ABOUT THIS EXERCISE: Repeat the listing below in full and exactly, but without its pictures.

PROVIDED RECORDS:

-- Opening Marker --

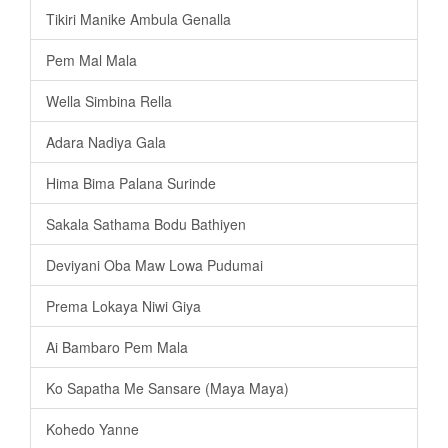
Tikiri Manike Ambula Genalla
Pem Mal Mala
Wella Simbina Rella
Adara Nadiya Gala
Hima Bima Palana Surinde
Sakala Sathama Bodu Bathiyen
Deviyani Oba Maw Lowa Pudumai
Prema Lokaya Niwi Giya
Ai Bambaro Pem Mala
Ko Sapatha Me Sansare (Maya Maya)
Kohedo Yanne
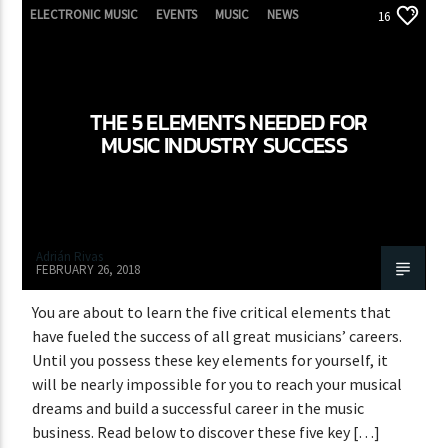
ELECTRONIC MUSIC
EVENTS
MUSIC
NEWS
16
WORLD
THE 5 ELEMENTS NEEDED FOR
MUSIC INDUSTRY SUCCESS
Adrián Rivas
FEBRUARY 26, 2018
You are about to learn the five critical elements that
have fueled the success of all great musicians’ careers.
Until you possess these key elements for yourself, it
will be nearly impossible for you to reach your musical
dreams and build a successful career in the music
business. Read below to discover these five key […]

-- Closing Marker --

RESULT FOR THIS EXERCISE:
Tikiri Manike Ambula Genalla
Pem Mal Mala
Wella Simbina Rella
Adara Nadiya Gala
Hima Bima Palana Surinde
Sakala Sathama Bodu Bathiyen
Deviyani Oba Maw Lowa Pudumai
Prema Lokaya Niwi Giya
Ai Bambaro Pem Mala
Ko Sapatha Me Sansare (Maya Maya)
Kohedo Yanne
ELECTRONIC MUSIC
EVENTS
MUSIC
NEWS
16
WORLD
THE 5 ELEMENTS NEEDED FOR
MUSIC INDUSTRY SUCCESS
Adrián Rivas
FEBRUARY 26, 2018
You are about to learn the five critical elements that
have fueled the success of all great musicians’ careers.
Until you possess these key elements for yourself, it
will be nearly impossible for you to reach your musical
dreams and build a successful career in the music
business. Read below to discover these five key […]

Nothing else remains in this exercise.